Bull’s eye maculopathy describes a number of different conditions in which there is a ring of pale-looking damage around a darker area of the macula. The macula can often appear to have circular bands of different shades of pink and orange. Age of onset and severity of sight loss varies, and it can be inherited in many ways.
Bull’s eye maculopathy is a rare dystrophy, also known as benign concentric annular macular dystrophy (BCAMD). It causes a dartboard, or ring-shaped, pattern of damage around the macula. This characteristic damage can also be caused by other inherited retinal conditions, or by long-term use of drugs which suppress the immune system as part of treatment for lupus or rheumatoid arthritis.
How is it inherited?
When caused by a macular dystrophy, it appears to be an autosomal dominant condition, which means that any child of a person affected has a 50 per cent chance of inheriting it too.
What are the symptoms?
Symptoms vary between those people affected, even in the same family, but might include partial colour-blindness, loss of fine detail, blurring or distortion, and night blindness.
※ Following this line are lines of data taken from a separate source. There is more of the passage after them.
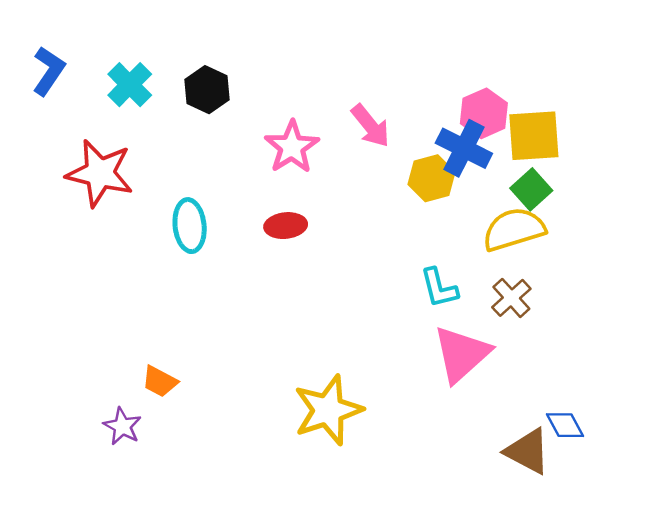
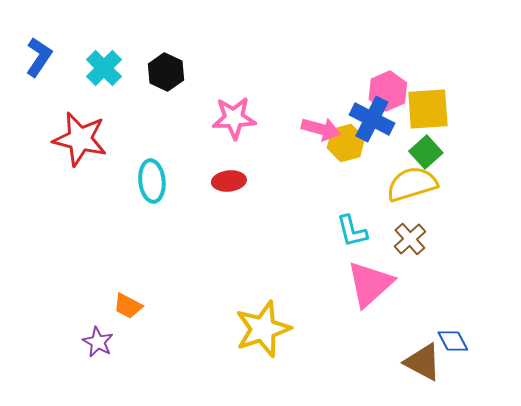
pink arrow: (370, 126) -> (321, 129), moved, turned -36
pink star: (292, 147) -> (234, 118), turned 30

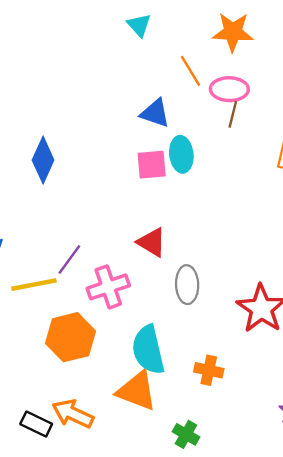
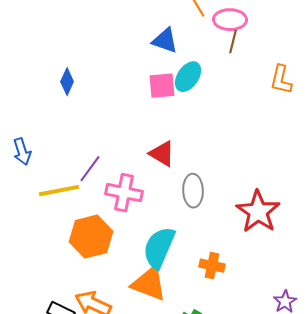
cyan ellipse: (181, 154) -> (188, 77), turned 40
blue diamond: (43, 160) -> (67, 82), size x0.7
pink cross: (108, 287) -> (124, 193), turned 30
cyan semicircle: (148, 350) -> (159, 248), turned 36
Many people find that their vision stays stable for several years, but for a minority the damage extends outwards from the original ring to affect the wider vision.
Treatments and research
This dystrophy is so uncommon, and so hard to tell apart from several other dystrophies, that research is at a very early stage. More research is needed on affected families to help us understand what mutations are responsible and how the symptoms might be treated.